Instructions to follow :: Report every line of the records below that contains the word "followup".

Listed entries ::
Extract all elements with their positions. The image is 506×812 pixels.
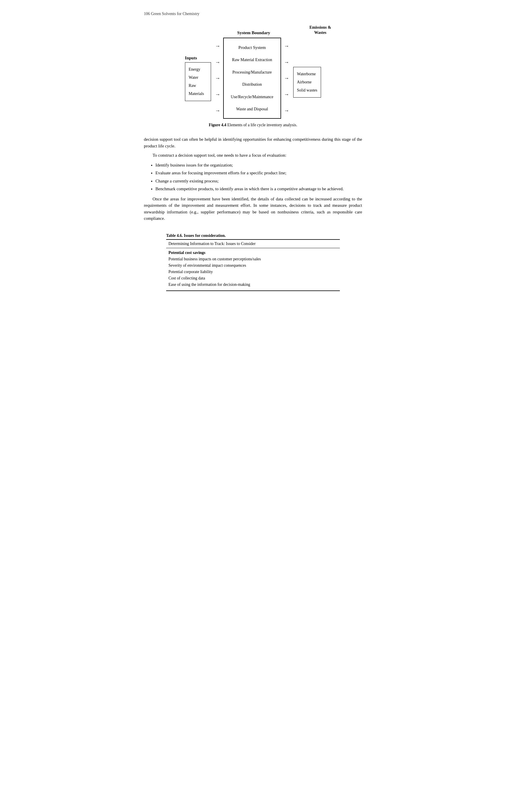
body-para2: To construct a decision support tool, on… bbox=[144, 152, 362, 159]
inputs-box: Energy Water RawMaterials bbox=[185, 62, 211, 101]
arrow-r1: → bbox=[284, 44, 289, 49]
arrow-4: → bbox=[215, 92, 220, 97]
inputs-label: Inputs bbox=[185, 56, 197, 61]
emissions-solid: Solid wastes bbox=[297, 86, 317, 94]
body-para1: decision support tool can often be helpf… bbox=[144, 136, 362, 149]
diagram-inner: Inputs Energy Water RawMaterials → → → →… bbox=[185, 37, 321, 119]
body-para3: Once the areas for improvement have been… bbox=[144, 196, 362, 222]
figure-caption: Figure 4.4 Elements of a life cycle inve… bbox=[209, 123, 297, 128]
page-header: 106 Green Solvents for Chemistry bbox=[144, 12, 362, 16]
emissions-waterborne: Waterborne bbox=[297, 70, 317, 78]
left-arrows-col: → → → → → bbox=[213, 38, 222, 118]
figure-caption-text: Elements of a life cycle inventory analy… bbox=[226, 123, 297, 127]
arrow-5: → bbox=[215, 108, 220, 113]
table-cell-4: Cost of collecting data bbox=[166, 275, 340, 281]
bullet-item-3: Change a currently existing process; bbox=[155, 177, 362, 185]
arrow-r5: → bbox=[284, 108, 289, 113]
emissions-section: Waterborne Airborne Solid wastes bbox=[293, 59, 321, 98]
arrow-3: → bbox=[215, 76, 220, 81]
table-cell-5: Ease of using the information for decisi… bbox=[166, 281, 340, 289]
table-row: Potential business impacts on customer p… bbox=[166, 256, 340, 262]
arrow-r3: → bbox=[284, 76, 289, 81]
bullet-item-4: Benchmark competitive products, to ident… bbox=[155, 185, 362, 193]
inputs-water: Water bbox=[189, 74, 207, 82]
bullet-list: Identify business issues for the organiz… bbox=[155, 162, 362, 193]
table-row: Potential corporate liability bbox=[166, 269, 340, 275]
table-header: Determining Information to Track: Issues… bbox=[166, 240, 340, 248]
table-row: Cost of collecting data bbox=[166, 275, 340, 281]
emissions-label: Emissions & Wastes bbox=[310, 25, 331, 35]
table-row: Severity of environmental impact consequ… bbox=[166, 262, 340, 269]
arrow-r2: → bbox=[284, 60, 289, 65]
inputs-raw: RawMaterials bbox=[189, 82, 207, 98]
center-box: Product System Raw Material Extraction P… bbox=[223, 37, 281, 119]
center-waste-disposal: Waste and Disposal bbox=[236, 106, 268, 113]
figure-caption-label: Figure 4.4 bbox=[209, 123, 226, 127]
center-raw-material: Raw Material Extraction bbox=[232, 57, 272, 63]
figure-container: System Boundary Emissions & Wastes Input… bbox=[144, 25, 362, 128]
table-section: Table 4.6. Issues for consideration. Det… bbox=[166, 233, 340, 291]
table-cell-1: Potential business impacts on customer p… bbox=[166, 256, 340, 262]
right-arrows-col: → → → → → bbox=[282, 38, 291, 118]
table-row: Ease of using the information for decisi… bbox=[166, 281, 340, 289]
arrow-r4: → bbox=[284, 92, 289, 97]
emissions-box: Waterborne Airborne Solid wastes bbox=[293, 67, 321, 98]
center-use-recycle: Use/Recycle/Maintenance bbox=[231, 93, 273, 100]
inputs-energy: Energy bbox=[189, 66, 207, 74]
system-boundary-label: System Boundary bbox=[237, 30, 270, 35]
issues-table: Determining Information to Track: Issues… bbox=[166, 239, 340, 289]
table-bottom-border bbox=[166, 289, 340, 291]
diagram-outer: System Boundary Emissions & Wastes Input… bbox=[144, 25, 362, 128]
center-product-system: Product System bbox=[239, 44, 266, 51]
inputs-section: Inputs Energy Water RawMaterials bbox=[185, 56, 211, 101]
table-row: Potential cost savings bbox=[166, 248, 340, 256]
table-cell-3: Potential corporate liability bbox=[166, 269, 340, 275]
table-cell-0: Potential cost savings bbox=[166, 248, 340, 256]
bullet-item-2: Evaluate areas for focusing improvement … bbox=[155, 169, 362, 177]
center-processing: Processing/Manufacture bbox=[233, 69, 272, 76]
arrow-1: → bbox=[215, 44, 220, 49]
table-cell-2: Severity of environmental impact consequ… bbox=[166, 262, 340, 269]
bullet-item-1: Identify business issues for the organiz… bbox=[155, 162, 362, 169]
center-distribution: Distribution bbox=[242, 81, 262, 88]
emissions-airborne: Airborne bbox=[297, 78, 317, 86]
arrow-2: → bbox=[215, 60, 220, 65]
table-title: Table 4.6. Issues for consideration. bbox=[166, 233, 340, 238]
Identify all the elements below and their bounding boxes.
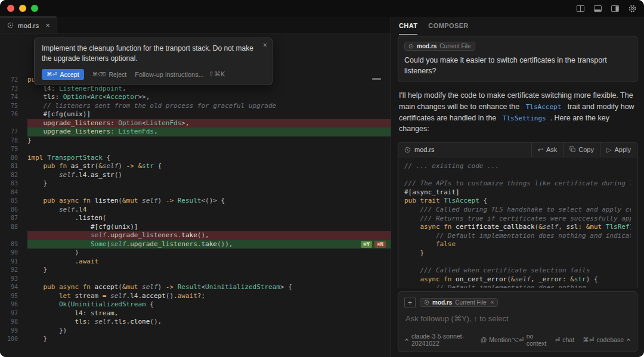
followup-instructions-button[interactable]: Follow-up instructions... ⇧⌘K: [135, 70, 225, 78]
line-number: 76: [0, 110, 27, 119]
code-line: 79: [0, 145, 391, 154]
chevron-up-icon: [626, 337, 631, 342]
rust-file-icon: [7, 22, 14, 29]
line-number: 96: [0, 300, 27, 309]
line-number: 90: [0, 249, 27, 257]
chat-submit-button[interactable]: ⏎ chat: [555, 336, 574, 343]
context-chip[interactable]: mod.rs Current File: [404, 42, 475, 51]
split-editor-icon[interactable]: [576, 4, 585, 13]
line-number: 95: [0, 292, 27, 301]
inline-code-chip: TlsSettings: [500, 114, 549, 122]
line-number: 79: [0, 145, 27, 154]
apply-button[interactable]: ▷ Apply: [600, 142, 637, 157]
reject-button[interactable]: ⌘⌫ Reject: [92, 71, 127, 78]
window-controls: [7, 5, 38, 12]
chip-filename: mod.rs: [432, 299, 452, 306]
diff-accept-badge[interactable]: ⌘Y: [361, 241, 372, 248]
code-line: 98 tls: self.tls.clone(),: [0, 318, 391, 327]
code-editor[interactable]: 72pub(crate) struct TransportStack {73 l…: [0, 34, 391, 357]
line-number: [0, 231, 27, 240]
code-line: async fn certificate_callback(&self, ssl…: [404, 223, 631, 232]
inline-code-chip: TlsAccept: [524, 103, 564, 111]
app-window: mod.rs × 72pub(crate) struct TransportSt…: [0, 0, 644, 357]
apply-play-icon: ▷: [606, 146, 611, 154]
code-line: 90 ): [0, 249, 391, 257]
context-chip[interactable]: mod.rs Current File ×: [420, 298, 498, 307]
code-line: /// Called when certificate selection fa…: [404, 266, 631, 275]
diff-reject-badge[interactable]: ⌘N: [374, 241, 386, 248]
editor-code: 72pub(crate) struct TransportStack {73 l…: [0, 76, 391, 344]
user-message: mod.rs Current File Could you make it ea…: [398, 36, 637, 82]
line-number: 72: [0, 76, 27, 85]
toggle-panel-icon[interactable]: [593, 4, 602, 13]
copy-button[interactable]: Copy: [563, 142, 600, 157]
mention-button[interactable]: @ Mention: [481, 336, 512, 343]
chat-tab-bar: CHAT COMPOSER: [391, 17, 644, 35]
line-number: 81: [0, 162, 27, 171]
code-line: #[async_trait]: [404, 188, 631, 197]
code-line: /// The APIs to customize things like ce…: [404, 179, 631, 188]
line-number: 91: [0, 257, 27, 266]
rust-file-icon: [424, 300, 429, 305]
line-number: 99: [0, 327, 27, 336]
code-line: 75 // listeners sent from the old proces…: [0, 102, 391, 111]
ask-button[interactable]: ↩ Ask: [531, 142, 564, 157]
ask-arrow-icon: ↩: [538, 146, 543, 154]
close-window-button[interactable]: [7, 5, 14, 12]
chip-close-icon[interactable]: ×: [491, 299, 494, 306]
no-context-button[interactable]: ⌥⏎ no context: [512, 333, 547, 347]
chip-tag: Current File: [439, 43, 470, 49]
accept-shortcut: ⌘⏎: [47, 71, 57, 77]
followup-input[interactable]: Ask followup (⌘Y), ↑ to select: [405, 314, 631, 323]
code-line: 99 }): [0, 327, 391, 336]
chat-input-box[interactable]: + mod.rs Current File × Ask followup (⌘Y…: [398, 291, 637, 352]
zoom-window-button[interactable]: [31, 5, 38, 12]
add-context-button[interactable]: +: [404, 297, 416, 308]
code-line: 80impl TransportStack {: [0, 154, 391, 163]
line-number: 77: [0, 128, 27, 136]
chat-history[interactable]: mod.rs Current File Could you make it ea…: [391, 35, 644, 288]
line-number: 80: [0, 154, 27, 163]
chat-code-block: mod.rs ↩ Ask Copy: [398, 142, 637, 288]
toggle-secondary-sidebar-icon[interactable]: [611, 4, 620, 13]
tab-composer[interactable]: COMPOSER: [428, 17, 468, 35]
code-line: 84: [0, 188, 391, 197]
code-line: 96 Ok(UninitializedStream {: [0, 300, 391, 309]
minimize-window-button[interactable]: [19, 5, 26, 12]
line-number: 92: [0, 266, 27, 275]
code-line: // Default implementation does nothing a…: [404, 232, 631, 241]
tab-chat[interactable]: CHAT: [399, 17, 417, 35]
line-number: 82: [0, 171, 27, 180]
code-line: 81 pub fn as_str(&self) -> &str {: [0, 162, 391, 171]
code-line: 86 self.l4: [0, 206, 391, 215]
code-line: 89 Some(self.upgrade_listeners.take()),⌘…: [0, 240, 391, 249]
model-selector[interactable]: claude-3-5-sonnet-20241022: [404, 333, 472, 347]
code-line: 77 upgrade_listeners: ListenFds,: [0, 128, 391, 136]
code-line: 91 .await: [0, 257, 391, 266]
line-number: 78: [0, 136, 27, 145]
line-number: 75: [0, 102, 27, 111]
code-line: 78}: [0, 136, 391, 145]
code-line: 82 self.l4.as_str(): [0, 171, 391, 180]
titlebar: [0, 0, 644, 17]
tab-close-icon[interactable]: ×: [45, 21, 50, 30]
user-message-text: Could you make it easier to switch certi…: [404, 55, 631, 76]
code-line: 76 #[cfg(unix)]: [0, 110, 391, 119]
code-line: 93: [0, 275, 391, 284]
line-number: 83: [0, 179, 27, 188]
rust-file-icon: [404, 147, 411, 153]
input-toolbar: claude-3-5-sonnet-20241022 @ Mention ⌥⏎ …: [404, 331, 631, 348]
settings-gear-icon[interactable]: [628, 4, 637, 13]
line-number: 84: [0, 188, 27, 197]
line-number: 73: [0, 85, 27, 94]
code-line: 74 tls: Option<Arc<Acceptor>>,: [0, 93, 391, 102]
popup-close-icon[interactable]: ×: [263, 41, 267, 49]
code-line: pub trait TlsAccept {: [404, 197, 631, 206]
accept-button[interactable]: ⌘⏎ Accept: [42, 69, 84, 80]
code-line: // ... existing code ...: [404, 162, 631, 171]
line-number: 85: [0, 197, 27, 206]
popup-prompt-text: Implement the cleanup function for the t…: [42, 44, 265, 64]
codebase-submit-button[interactable]: ⌘⏎ codebase: [583, 336, 631, 343]
tab-mod-rs[interactable]: mod.rs ×: [0, 17, 57, 33]
line-number: 86: [0, 206, 27, 215]
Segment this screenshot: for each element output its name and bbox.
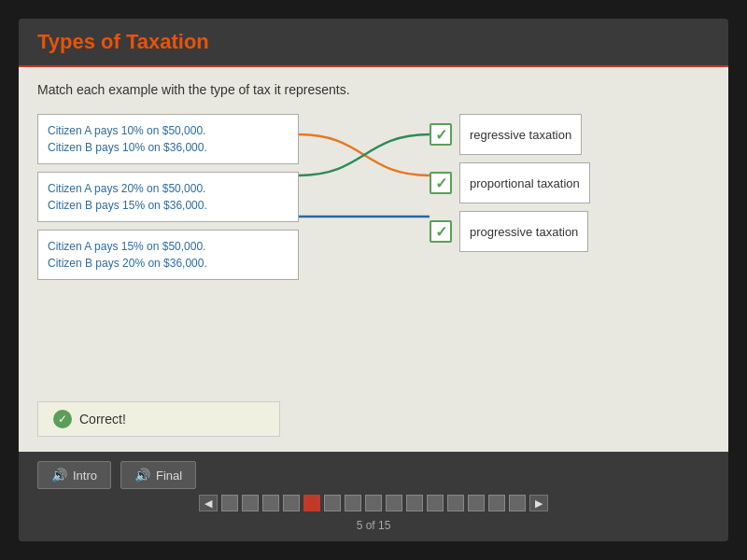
page-dot-8[interactable]	[365, 495, 382, 511]
left-item-2-line1: Citizen A pays 20% on $50,000.	[48, 180, 289, 197]
left-item-3-line2: Citizen B pays 20% on $36,000.	[48, 255, 289, 272]
correct-banner: ✓ Correct!	[37, 401, 280, 437]
nav-buttons: 🔊 Intro 🔊 Final	[37, 461, 710, 489]
next-page-button[interactable]: ▶	[529, 495, 548, 511]
page-dot-14[interactable]	[488, 495, 505, 511]
intro-button[interactable]: 🔊 Intro	[37, 461, 111, 489]
check-right-row-2: ✓ proportional taxation	[430, 162, 590, 203]
page-title: Types of Taxation	[37, 30, 710, 54]
connector-area	[299, 110, 430, 385]
intro-label: Intro	[73, 469, 97, 483]
left-item-2-line2: Citizen B pays 15% on $36,000.	[48, 197, 289, 214]
right-item-2[interactable]: proportional taxation	[459, 162, 590, 203]
screen: Types of Taxation Match each example wit…	[19, 19, 728, 541]
left-item-3[interactable]: Citizen A pays 15% on $50,000. Citizen B…	[37, 230, 299, 280]
content-area: Match each example with the type of tax …	[19, 67, 728, 452]
instruction-text: Match each example with the type of tax …	[37, 82, 710, 97]
checkmark-2: ✓	[435, 175, 447, 192]
page-dot-5[interactable]	[303, 495, 320, 511]
page-dot-15[interactable]	[509, 495, 526, 511]
page-dot-3[interactable]	[262, 495, 279, 511]
page-dot-1[interactable]	[221, 495, 238, 511]
check-box-1: ✓	[430, 123, 452, 146]
right-item-1[interactable]: regressive taxation	[459, 114, 582, 155]
right-item-3[interactable]: progressive taxation	[459, 211, 588, 252]
left-item-1-line2: Citizen B pays 10% on $36,000.	[48, 139, 289, 156]
page-dot-2[interactable]	[242, 495, 259, 511]
final-label: Final	[156, 469, 182, 483]
pagination: ◀ ▶	[37, 495, 710, 511]
page-dot-12[interactable]	[447, 495, 464, 511]
intro-speaker-icon: 🔊	[51, 468, 67, 483]
right-item-2-label: proportional taxation	[470, 176, 580, 190]
matching-area: Citizen A pays 10% on $50,000. Citizen B…	[37, 110, 710, 385]
left-item-1-line1: Citizen A pays 10% on $50,000.	[48, 122, 289, 139]
page-dot-6[interactable]	[324, 495, 341, 511]
prev-page-button[interactable]: ◀	[199, 495, 218, 511]
check-right-row-3: ✓ progressive taxation	[430, 211, 588, 252]
page-dot-13[interactable]	[468, 495, 485, 511]
connector-svg	[299, 114, 430, 277]
page-dot-7[interactable]	[345, 495, 361, 511]
page-dot-9[interactable]	[386, 495, 402, 511]
right-item-1-label: regressive taxation	[470, 128, 571, 142]
checkmark-1: ✓	[435, 126, 447, 144]
left-item-3-line1: Citizen A pays 15% on $50,000.	[48, 238, 289, 255]
right-item-3-label: progressive taxation	[470, 225, 578, 239]
check-box-3: ✓	[430, 220, 452, 243]
final-speaker-icon: 🔊	[134, 468, 150, 483]
left-item-2[interactable]: Citizen A pays 20% on $50,000. Citizen B…	[37, 172, 299, 222]
left-column: Citizen A pays 10% on $50,000. Citizen B…	[37, 110, 299, 385]
page-label: 5 of 15	[37, 519, 710, 532]
correct-text: Correct!	[79, 412, 126, 427]
page-dot-11[interactable]	[427, 495, 444, 511]
check-right-row-1: ✓ regressive taxation	[430, 114, 582, 155]
checkmark-3: ✓	[435, 223, 447, 241]
page-dot-4[interactable]	[283, 495, 300, 511]
correct-icon: ✓	[53, 410, 72, 428]
page-dot-10[interactable]	[406, 495, 423, 511]
title-bar: Types of Taxation	[19, 19, 728, 67]
check-box-2: ✓	[430, 172, 452, 194]
check-right-group: ✓ regressive taxation ✓ proportional tax…	[430, 110, 590, 385]
bottom-bar: 🔊 Intro 🔊 Final ◀ ▶	[19, 452, 728, 541]
final-button[interactable]: 🔊 Final	[120, 461, 196, 489]
left-item-1[interactable]: Citizen A pays 10% on $50,000. Citizen B…	[37, 114, 299, 164]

Answer for this exercise ::
followup-instructions-button[interactable]: Follow-up instructions... ⇧⌘K: [135, 70, 225, 78]
followup-input[interactable]: Ask followup (⌘Y), ↑ to select: [405, 314, 631, 323]
chat-input-box[interactable]: + mod.rs Current File × Ask followup (⌘Y…: [398, 291, 637, 352]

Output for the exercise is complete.